• HOW TO COMPLETE THIS TASK: Wherever the word "Equivalent" shows up in the data, report the line it sits in.

====

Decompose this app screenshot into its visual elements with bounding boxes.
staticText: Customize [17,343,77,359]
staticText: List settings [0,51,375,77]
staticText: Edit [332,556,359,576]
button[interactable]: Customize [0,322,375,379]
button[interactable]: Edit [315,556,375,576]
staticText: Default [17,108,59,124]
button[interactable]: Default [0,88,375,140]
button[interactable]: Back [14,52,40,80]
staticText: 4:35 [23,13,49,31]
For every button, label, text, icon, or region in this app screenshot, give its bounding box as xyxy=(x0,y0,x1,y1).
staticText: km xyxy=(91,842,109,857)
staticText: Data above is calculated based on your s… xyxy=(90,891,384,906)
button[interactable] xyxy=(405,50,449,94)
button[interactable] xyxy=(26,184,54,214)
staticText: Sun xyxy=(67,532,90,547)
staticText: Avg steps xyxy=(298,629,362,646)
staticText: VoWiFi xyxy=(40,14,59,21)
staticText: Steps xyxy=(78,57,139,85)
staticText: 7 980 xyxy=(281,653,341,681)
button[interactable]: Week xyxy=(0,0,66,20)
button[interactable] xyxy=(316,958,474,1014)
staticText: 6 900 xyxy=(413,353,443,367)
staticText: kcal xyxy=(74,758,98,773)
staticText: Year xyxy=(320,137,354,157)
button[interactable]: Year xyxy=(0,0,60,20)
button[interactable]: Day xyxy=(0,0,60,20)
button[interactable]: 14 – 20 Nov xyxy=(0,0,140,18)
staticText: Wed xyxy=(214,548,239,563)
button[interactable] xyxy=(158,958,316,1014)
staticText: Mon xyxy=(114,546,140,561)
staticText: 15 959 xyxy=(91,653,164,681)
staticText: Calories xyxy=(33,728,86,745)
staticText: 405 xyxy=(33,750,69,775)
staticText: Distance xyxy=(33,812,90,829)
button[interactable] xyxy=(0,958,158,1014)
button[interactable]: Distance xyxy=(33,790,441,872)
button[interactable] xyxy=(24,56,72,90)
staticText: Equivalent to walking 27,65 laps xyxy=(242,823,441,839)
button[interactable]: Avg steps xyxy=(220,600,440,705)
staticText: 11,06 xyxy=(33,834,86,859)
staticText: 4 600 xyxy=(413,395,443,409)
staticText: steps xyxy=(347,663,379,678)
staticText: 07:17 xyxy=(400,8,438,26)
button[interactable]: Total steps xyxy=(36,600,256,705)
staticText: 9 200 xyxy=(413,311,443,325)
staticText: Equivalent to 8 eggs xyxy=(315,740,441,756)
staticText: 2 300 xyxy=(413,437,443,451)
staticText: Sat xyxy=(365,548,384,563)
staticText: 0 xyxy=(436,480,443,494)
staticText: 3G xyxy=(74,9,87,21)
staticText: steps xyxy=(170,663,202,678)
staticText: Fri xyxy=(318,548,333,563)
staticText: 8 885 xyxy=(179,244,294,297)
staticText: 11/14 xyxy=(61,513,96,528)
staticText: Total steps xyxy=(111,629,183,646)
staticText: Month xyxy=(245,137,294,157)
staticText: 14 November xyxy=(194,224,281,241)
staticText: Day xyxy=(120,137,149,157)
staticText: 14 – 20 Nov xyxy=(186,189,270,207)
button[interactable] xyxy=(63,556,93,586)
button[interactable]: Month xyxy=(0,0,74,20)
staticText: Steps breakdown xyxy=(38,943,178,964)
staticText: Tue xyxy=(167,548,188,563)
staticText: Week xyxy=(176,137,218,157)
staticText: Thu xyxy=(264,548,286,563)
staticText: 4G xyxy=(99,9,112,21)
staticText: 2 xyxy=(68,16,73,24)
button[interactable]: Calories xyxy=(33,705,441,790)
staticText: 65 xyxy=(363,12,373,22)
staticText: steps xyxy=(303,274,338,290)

====

• TASK ANSWER:
staticText: Equivalent to walking 27,65 laps xyxy=(242,823,441,839)
staticText: Equivalent to 8 eggs xyxy=(315,740,441,756)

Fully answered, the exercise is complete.